* WHAT YOU NEED TO DO *
Copy the entries below exactly; any picture among them should be left out.

* RECORD EXCERPTS *

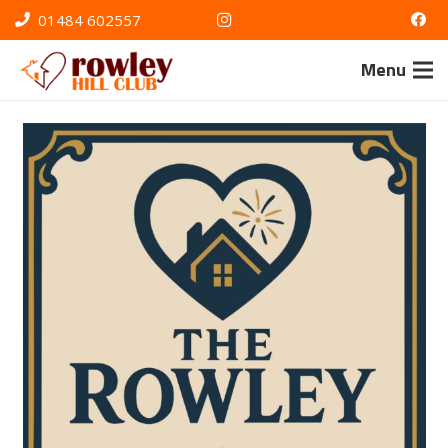
01484 602557
Menu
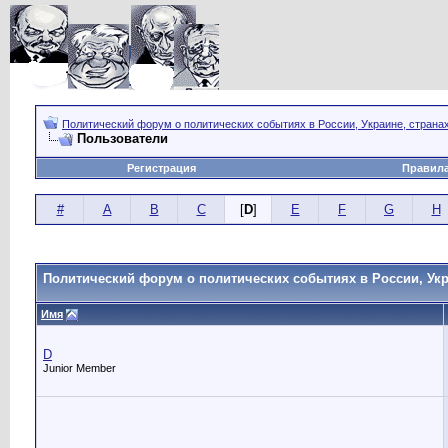
Политический форум о политических событиях в России, Украине, страна
Пользователи
Регистрация
Правил
#
A
B
C
[
D
]
E
F
G
H
Политический форум о политических событиях в России, Укр
Имя
D
Junior Member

* EXERCISE ANSWER *
01484 602557
Menu
Политический форум о политических событиях в России, Украине, страна
Пользователи
Регистрация
Правил
#
A
B
C
[
D
]
E
F
G
H
Политический форум о политических событиях в России, Укр
Имя
D
Junior Member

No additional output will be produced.